Consider the following lemma (sometimes called Sequence Lemma)
Let $X$ be a topological space, $A\subseteq X$ any subset and $x\in X$. If there is a sequence of points in $A$ converging to $x$, then $x\in\bar A$; the converse holds if $X$ is first-countable.
A proof of the converse exhibits an enumeration of a neighborhood basis of $x$, which exits due to $X$ being first-countable, and constructs a sequence of points $(x_n)_n$ such that $x_n\in A\cap (U_1\cap\dots\cap U_n)$. These finite intersections are non-empty since $x\in\bar A$ and thus consequently $A\cap U\ne\emptyset$ for all neighborhoods $U\subseteq X$ of $x$ (in fact, as $x$ is a limit point of $A$ there is some point $y\in A$ different from $x$ in every $U$; but this does not seem relevant here).
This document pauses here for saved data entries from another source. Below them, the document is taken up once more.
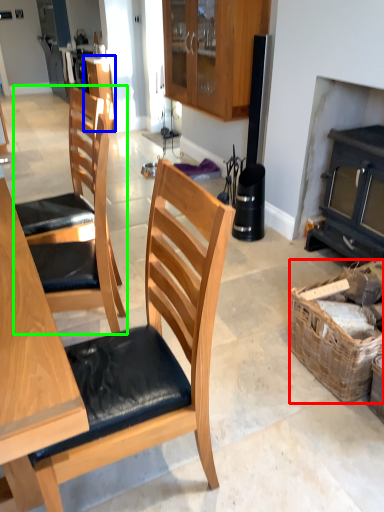 Question: Estimate the real-world distances between objects in this image. Which object is farther from picnic basket (highlighted by a red box), cabinetry (highlighted by a blue box) or chair (highlighted by a green box)?

Choices:
 (A) cabinetry
 (B) chair

Answer: (A) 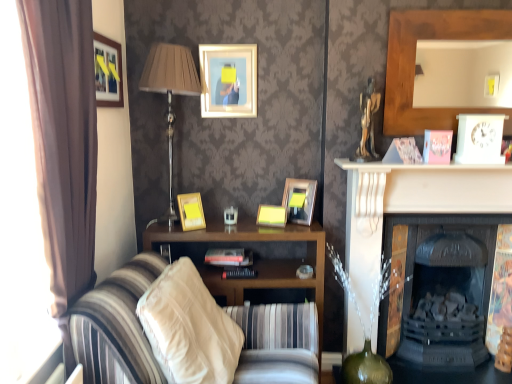 Question: Is striped fabric couch at center turned away from matte gold picture frame at center, the fifth picture frame positioned from the left?

Choices:
 (A) no
 (B) yes

Answer: (A)

Question: Can you confirm if striped fabric couch at center is thinner than matte gold picture frame at center, the fifth picture frame positioned from the left?

Choices:
 (A) yes
 (B) no

Answer: (B)

Question: Is striped fabric couch at center aimed at matte gold picture frame at center, which is the first picture frame from right to left?

Choices:
 (A) yes
 (B) no

Answer: (B)

Question: From a real-world perspective, is striped fabric couch at center below matte gold picture frame at center, which is the first picture frame from right to left?

Choices:
 (A) no
 (B) yes

Answer: (B)

Question: Is striped fabric couch at center not within matte gold picture frame at center, the fifth picture frame positioned from the left?

Choices:
 (A) yes
 (B) no

Answer: (A)

Question: Is striped fabric couch at center touching matte gold picture frame at center, the fifth picture frame positioned from the left?

Choices:
 (A) yes
 (B) no

Answer: (B)

Question: Is matte yellow picture frame at center, the 4th picture frame in the right-to-left sequence, touching matte gold picture frame at center, the fifth picture frame positioned from the left?

Choices:
 (A) yes
 (B) no

Answer: (B)

Question: Does matte yellow picture frame at center, positioned as the 2th picture frame in left-to-right order, contain matte gold picture frame at center, which is the first picture frame from right to left?

Choices:
 (A) no
 (B) yes

Answer: (A)

Question: Is matte yellow picture frame at center, positioned as the 2th picture frame in left-to-right order, oriented away from matte gold picture frame at center, which is the first picture frame from right to left?

Choices:
 (A) yes
 (B) no

Answer: (B)

Question: From a real-world perspective, is matte yellow picture frame at center, the 4th picture frame in the right-to-left sequence, over matte gold picture frame at center, which is the first picture frame from right to left?

Choices:
 (A) yes
 (B) no

Answer: (B)

Question: Is matte yellow picture frame at center, the 4th picture frame in the right-to-left sequence, far away from matte gold picture frame at center, which is the first picture frame from right to left?

Choices:
 (A) yes
 (B) no

Answer: (B)

Question: Does matte yellow picture frame at center, the 4th picture frame in the right-to-left sequence, turn towards matte gold picture frame at center, which is the first picture frame from right to left?

Choices:
 (A) yes
 (B) no

Answer: (B)

Question: Does yellow matte picture frame at center, the second picture frame positioned from the right, appear on the right side of beige fabric pillow at lower center?

Choices:
 (A) no
 (B) yes

Answer: (B) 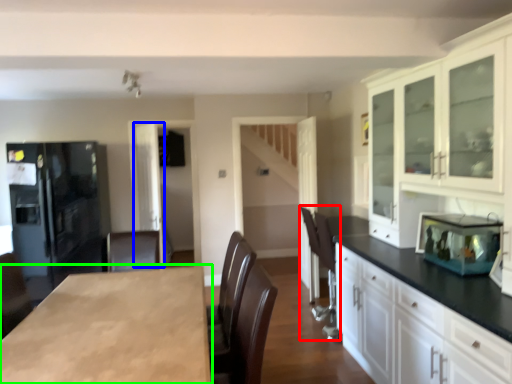 Question: Which object is positioned closest to armchair (highlighted by a red box)? Select from glass door (highlighted by a blue box) and countertop (highlighted by a green box).

Choices:
 (A) glass door
 (B) countertop

Answer: (B) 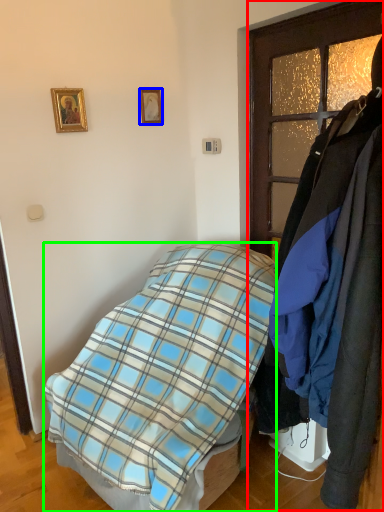 Question: Which object is positioned farthest from closet (highlighted by a red box)? Select from picture frame (highlighted by a blue box) and bed (highlighted by a green box).

Choices:
 (A) picture frame
 (B) bed

Answer: (B) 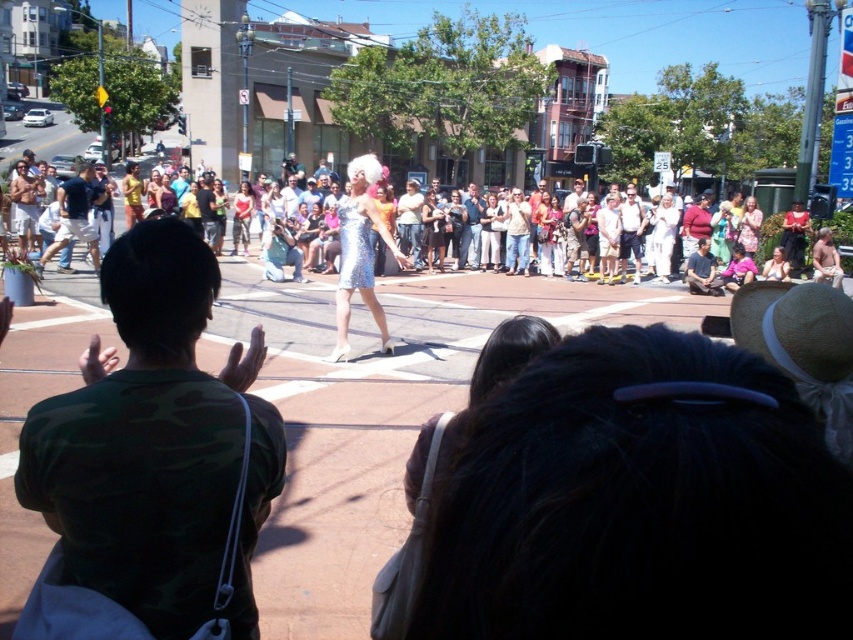 Which is below, camouflage shirt at center or matte blue jeans at left?

camouflage shirt at center

Is point (167, 554) closer to viewer compared to point (76, 193)?

Yes, point (167, 554) is closer to viewer.

Who is more distant from viewer, [177,449] or [56,234]?

Positioned behind is point [56,234].

What are the coordinates of `camouflage shirt at center` in the screenshot? It's located at (155, 445).

Consider the image. Who is shorter, camouflage shirt at center or shiny silver dress at center?

Standing shorter between the two is camouflage shirt at center.

What do you see at coordinates (155, 445) in the screenshot?
I see `camouflage shirt at center` at bounding box center [155, 445].

The width and height of the screenshot is (853, 640). I want to click on camouflage shirt at center, so click(155, 445).

Is matte blue jeans at left wider than shiny silver dress at center?

No.

Looking at this image, does matte blue jeans at left have a smaller size compared to shiny silver dress at center?

Actually, matte blue jeans at left might be larger than shiny silver dress at center.

Is point (61, 237) behind point (134, 164)?

No, it is not.

You are a GUI agent. You are given a task and a screenshot of the screen. Output one action in this format:
    pyautogui.click(x=<x>, y=<y>)
    Task: Click on the matte blue jeans at left
    This screenshot has height=640, width=853.
    Given the screenshot: What is the action you would take?
    pyautogui.click(x=74, y=216) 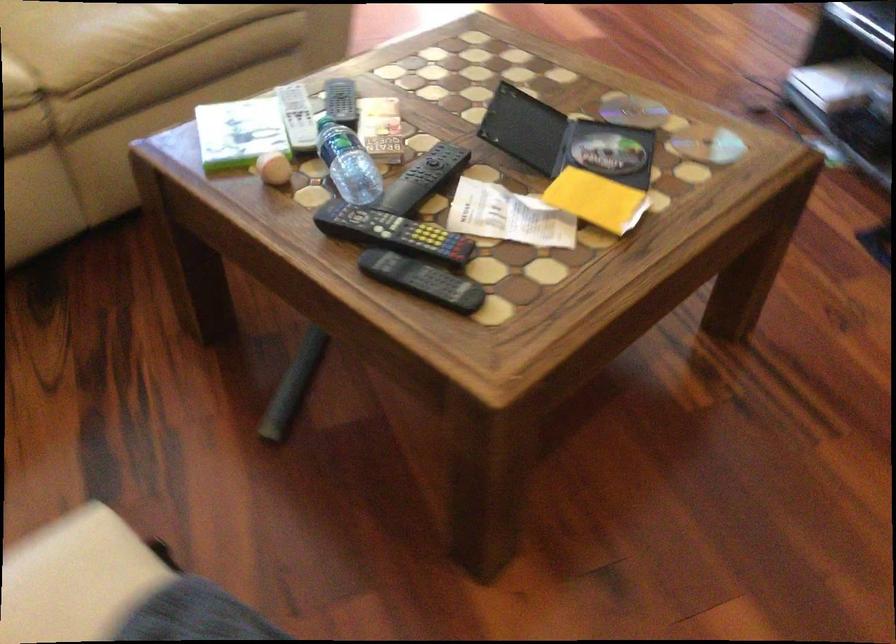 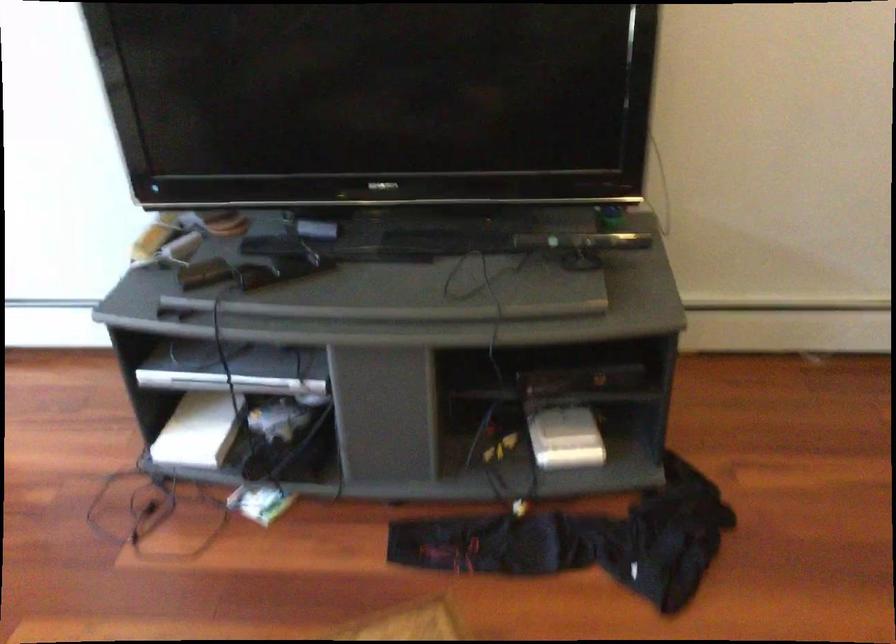 Locate, in the second image, the point that corresponds to pixel 819 82 in the first image.

(199, 430)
The proof is easily completed by the definition of a neighborhood basis and the construction of $(x_n)_n$ (see here for example).
However, we have to somehow (non-trivially?) choose the elements of the sequence $(x_n)_n$. I am aware of the Axiom of Countable Choice which should suffice here instead of, say, the full Axiom of Choice. Defining $S_i=A\cap(U_1\cap\dots\cap U_i)$ for $i\in\Bbb N$ and letting $S=\bigcup_{i\in\Bbb N} S_i$ should do the trick (unless I am fundamentally misunderstanding something). I am not sure if we actually need choice since the sets $S_i$ form a chain and this might allow a neat way of chosing "trivially".
Is the Axiom of Countable Choice needed here, does a weaker choice principle suffice, or is there maybe no need for any kind of choice at all?
Thanks in advance!